Work request: Would you restate every entry that follows, word for word, and leave out the pictures?

Extracted data:

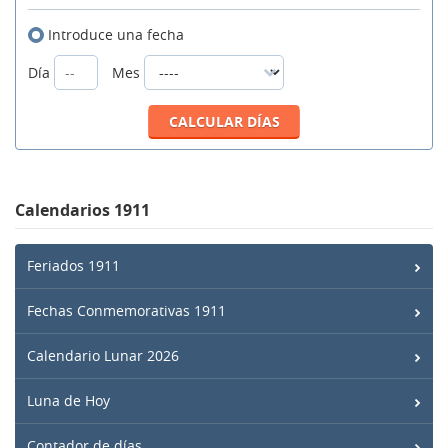
Introduce una fecha
Día
Mes
Calendarios 1911
Feriados 1911
Fechas Conmemorativas 1911
Calendario Lunar 2026
Luna de Hoy
Contador de días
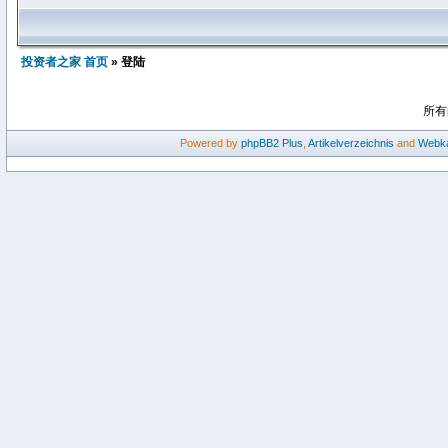
投资者之家 首页
» 登陆
所有
Powered by
phpBB2
Plus
,
Artikelverzeichnis
and
Webka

Problem solution:
Introduce una fecha
Día
Mes
Calendarios 1911
Feriados 1911
Fechas Conmemorativas 1911
Calendario Lunar 2026
Luna de Hoy
Contador de días
投资者之家 首页
» 登陆
所有
Powered by
phpBB2
Plus
,
Artikelverzeichnis
and
Webka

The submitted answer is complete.